Excluding the distorting effects of Chinese new year holidays, which have driven the monthly bilateral trade balance deeper into negative territory three times since 2006, the resultant deficit of Y406 billion was easily the widest in records going back to 1979.
The figures are the clearest indication yet that the spat over a chain of islands in the East China Sea is deepening Japan's export-led downturn, potentially dragging the world's third-largest economy into a technical recession. Third-quarter economic data, reported last week, showed that a slump in net exports led by China and the EU was the main contributor to an overall 0.9 percent contraction in gross domestic product between July and September.
Kiichi Murashima, chief economist at Citi in Tokyo who expects a 0.4 percent contraction in the three months to December, said that after Wednesday's trade data, "I no longer have any doubt that Japan is in recession."
The diplomatic flare-up in mid-September, triggered by Tokyo's decision to nationalise a group of islands also claimed by China, led to a 6 percent fall in export volumes in October, according to Citi estimates - the largest since the post-earthquake period.
Shipments of motor vehicles led the declines, falling 84 percent on the year, in value terms.
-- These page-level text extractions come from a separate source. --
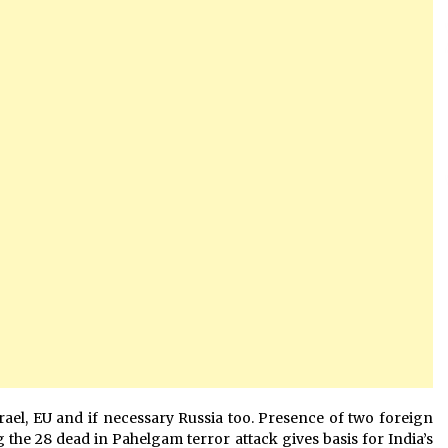
Israel, EU and if necessary Russia too. Presence of two foreign
 the 28 dead in Pahelgam terror attack gives basis for India’s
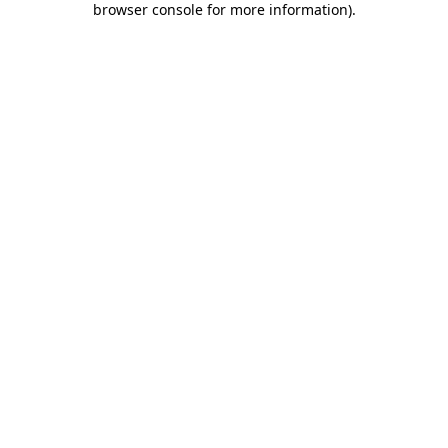
browser console for more information)
.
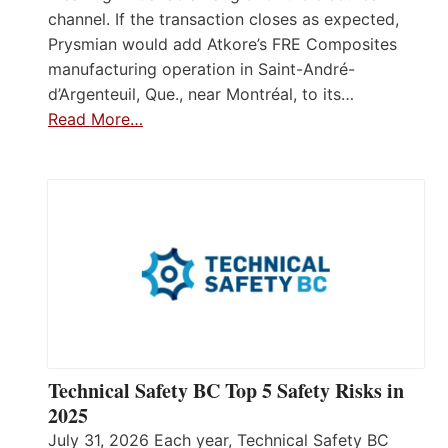
channel. If the transaction closes as expected,
Prysmian would add Atkore’s FRE Composites
manufacturing operation in Saint-André-
d’Argenteuil, Que., near Montréal, to its…
Read More…
Technical Safety BC Top 5 Safety Risks in
2025
July 31, 2026 Each year, Technical Safety BC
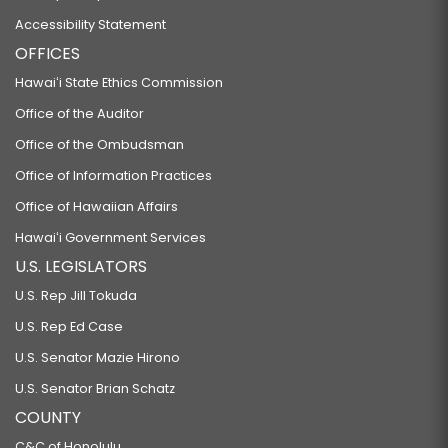
Accessibility Statement
OFFICES
Hawaiʻi State Ethics Commission
Office of the Auditor
Office of the Ombudsman
Office of Information Practices
Office of Hawaiian Affairs
Hawaiʻi Government Services
U.S. LEGISLATORS
U.S. Rep Jill Tokuda
U.S. Rep Ed Case
U.S. Senator Mazie Hirono
U.S. Senator Brian Schatz
COUNTY
C&C of Honolulu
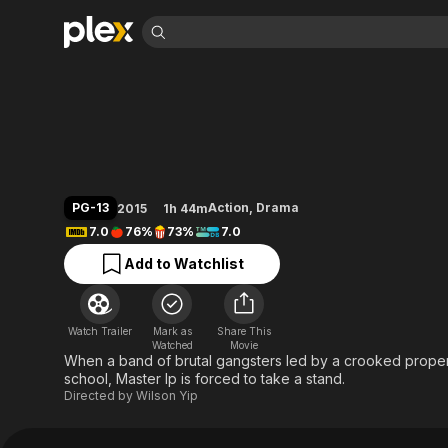
Find Movies 
Ip Man 3
Explore
Explore
Categories
Categories
Movies & TV Shows
Browse Channels
Action
Bingeworthy
Comedy
True Crime
Most Popular
Featured Channels
Documentary
Sports
Leaving Soon
Property Brothers
PG-13
Action
,
Drama
2015
1h 44m
Channel
En Español
Classics
7.0
76%
73%
7.0
Learn More
ION Plus
Music
Comedy
Add to Watchlist
Free Movies & TV Shows
The First 48 by A&E
Sci-Fi
Explore
Western
Kids & Family
Watch Trailer
Mark as
Share This
Global
Watched
Movie
When a band of brutal gangsters led by a crooked proper
school, Master Ip is forced to take a stand.
Directed by
Wilson Yip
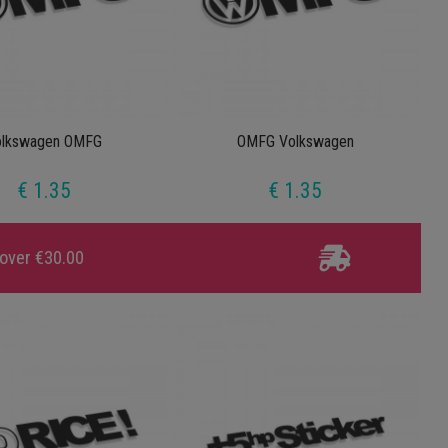
olkswagen OMFG
OMFG Volkswagen
€ 1.35
€ 1.35
 over €30.00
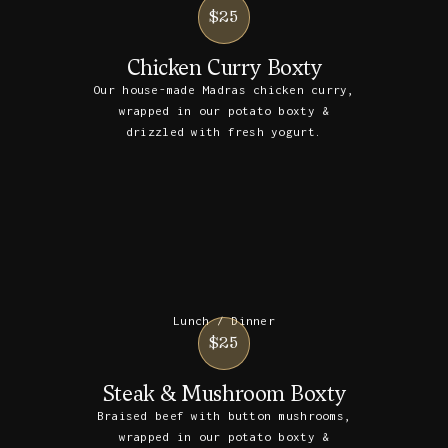
$25
Chicken Curry Boxty
Our house-made Madras chicken curry,
wrapped in our potato boxty &
drizzled with fresh yogurt.
Lunch / Dinner
$25
Steak & Mushroom Boxty
Braised beef with button mushrooms,
wrapped in our potato boxty &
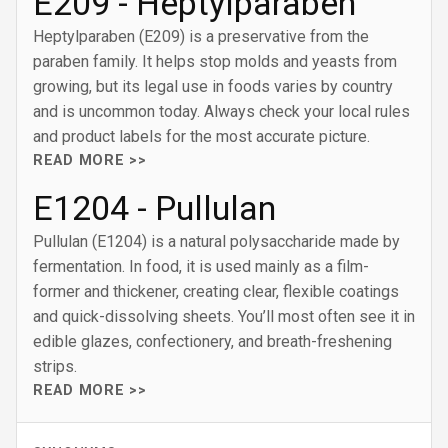
E209 - Heptylparaben
Heptylparaben (E209) is a preservative from the
paraben family. It helps stop molds and yeasts from
growing, but its legal use in foods varies by country
and is uncommon today. Always check your local rules
and product labels for the most accurate picture.
READ MORE >>
E1204 - Pullulan
Pullulan (E1204) is a natural polysaccharide made by
fermentation. In food, it is used mainly as a film-
former and thickener, creating clear, flexible coatings
and quick-dissolving sheets. You’ll most often see it in
edible glazes, confectionery, and breath-freshening
strips.
READ MORE >>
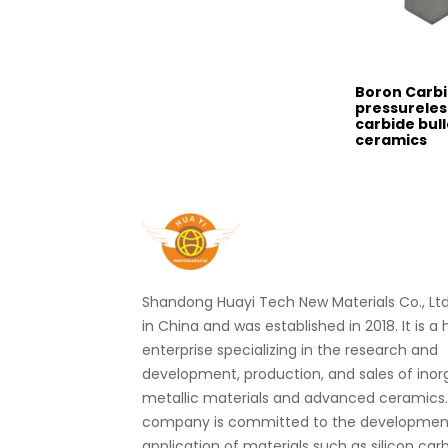
Boron Carb
pressureles
carbide bul
ceramics
Shandong Huayi Tech New Materials Co., Ltd.
in China and was established in 2018. It is a
enterprise specializing in the research and
development, production, and sales of ino
metallic materials and advanced ceramics
company is committed to the developmen
application of materials such as silicon car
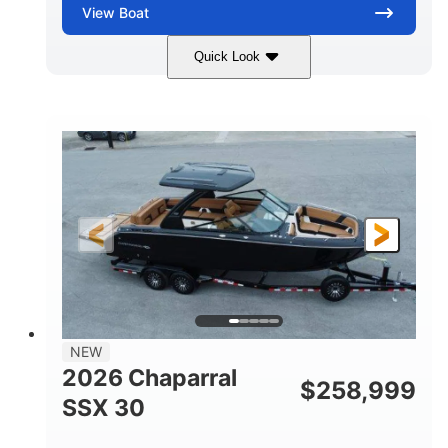
View
Boat
Quick Look
Stealth Gray
430 HP
COLORS
HORSEPOWER
0
Inboard
ENGINE HOURS
PROPULSION
Gas
28'
FUEL TYPE
LENGTH
28'
8'6"
LENGTH W/ SWIM PLATFORM
BEAM
5'6"
BRIDGE CLEARANCE
8'5"
NEW
BRIDGE CLEARANCE WITH ARCH TOWER
2026 Chaparral
$
258,999
6'11"
SSX 30
BRIDGE CLEARANCE WITH ARCH TOWER FOLDED
DOWN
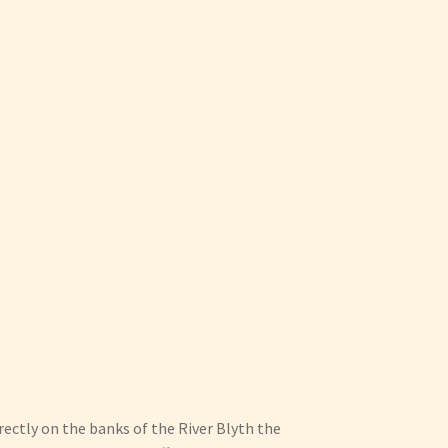
irectly on the banks of the River Blyth the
That was the biggest slide since a 91 percent fall in October 2001, in the wake of then-prime minister Junichiro Koizumi's visit to the controversial Yasukuni Shrine, which also inflamed tensions between Tokyo and Beijing.
The provisional ministry of finance figures also suggested that the US may be poised to topple China as Japan's top destination for exports - a position it surrendered early in 2009, following China's aggressive post-Lehman stimulus.
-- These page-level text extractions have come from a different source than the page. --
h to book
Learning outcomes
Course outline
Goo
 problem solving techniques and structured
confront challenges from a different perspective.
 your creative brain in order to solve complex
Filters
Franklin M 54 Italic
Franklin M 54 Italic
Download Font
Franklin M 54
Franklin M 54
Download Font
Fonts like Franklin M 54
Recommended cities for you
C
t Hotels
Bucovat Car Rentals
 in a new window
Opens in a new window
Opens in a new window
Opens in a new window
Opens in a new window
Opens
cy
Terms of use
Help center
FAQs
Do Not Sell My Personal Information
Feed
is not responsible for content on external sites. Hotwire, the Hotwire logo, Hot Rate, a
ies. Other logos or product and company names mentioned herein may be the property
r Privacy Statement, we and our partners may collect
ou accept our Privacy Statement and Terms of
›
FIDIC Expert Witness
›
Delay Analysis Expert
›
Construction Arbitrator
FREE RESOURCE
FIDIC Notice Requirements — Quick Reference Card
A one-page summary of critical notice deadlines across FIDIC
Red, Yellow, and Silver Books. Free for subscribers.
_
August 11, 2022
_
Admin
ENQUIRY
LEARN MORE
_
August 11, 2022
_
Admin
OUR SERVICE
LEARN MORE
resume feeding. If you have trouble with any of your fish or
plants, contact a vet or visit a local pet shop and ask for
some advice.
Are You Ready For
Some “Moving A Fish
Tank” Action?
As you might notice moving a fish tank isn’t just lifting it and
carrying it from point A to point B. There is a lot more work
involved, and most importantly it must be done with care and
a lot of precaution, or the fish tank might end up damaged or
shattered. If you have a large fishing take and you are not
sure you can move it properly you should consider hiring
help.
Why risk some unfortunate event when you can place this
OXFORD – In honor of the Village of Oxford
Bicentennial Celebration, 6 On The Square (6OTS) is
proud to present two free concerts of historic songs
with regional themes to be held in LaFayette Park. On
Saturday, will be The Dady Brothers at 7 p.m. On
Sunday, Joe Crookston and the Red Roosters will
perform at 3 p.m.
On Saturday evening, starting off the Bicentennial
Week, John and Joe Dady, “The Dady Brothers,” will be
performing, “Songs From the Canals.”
In October - the fourth successive month of falling Japanese exports to China - the gap was just Y27 billion in China's favour, while Japan's ports saw a big pick-up in US-bound shipments of cars and car parts.
"The past decade's trend in the relative importance of Japan's two major export markets may already be reversing," said Jonathan Allum, a strategist at Mizuho in London, before the release of the data on Wednesday.
Recent remarks from car dealers in China suggest that demand is recovering. On Wednesday Kunihiko Ogura, president of GAC Toyota, told a press briefing at Guangzhou that retail sales were close to normal levels, and that the joint venture's longstanding expansion plans were intact.
And in a sign that relations between Tokyo and Beijing may be thawing, China, Japan and South Korea announced this week the formal launch of negotiations on a proposed trilateral trade agreement. The pact would lower tariffs and smooth trade between the three northeast Asian neighbours.
Yoshihiko Noda, the Japanese Prime Minister, is seeking to include plans to participate in such trade agreements, and for bilateral deals with the EU and Australia, in his ruling Democratic party's manifesto for a general election set for December 16.
"It is in our nation's interest to promote high-level economic co-operation," Noda told the Financial Times in an interview on Sunday.
However, any improvement in Japan's trade outlook may come too late to avert two consecutive quarters of contraction. The Bank of Japan, which kept monetary policy hold on Tuesday, weakened the tone of its monthly economic outlook on Wednesday, noting that the slowdown in overseas economies had started to affect domestic demand.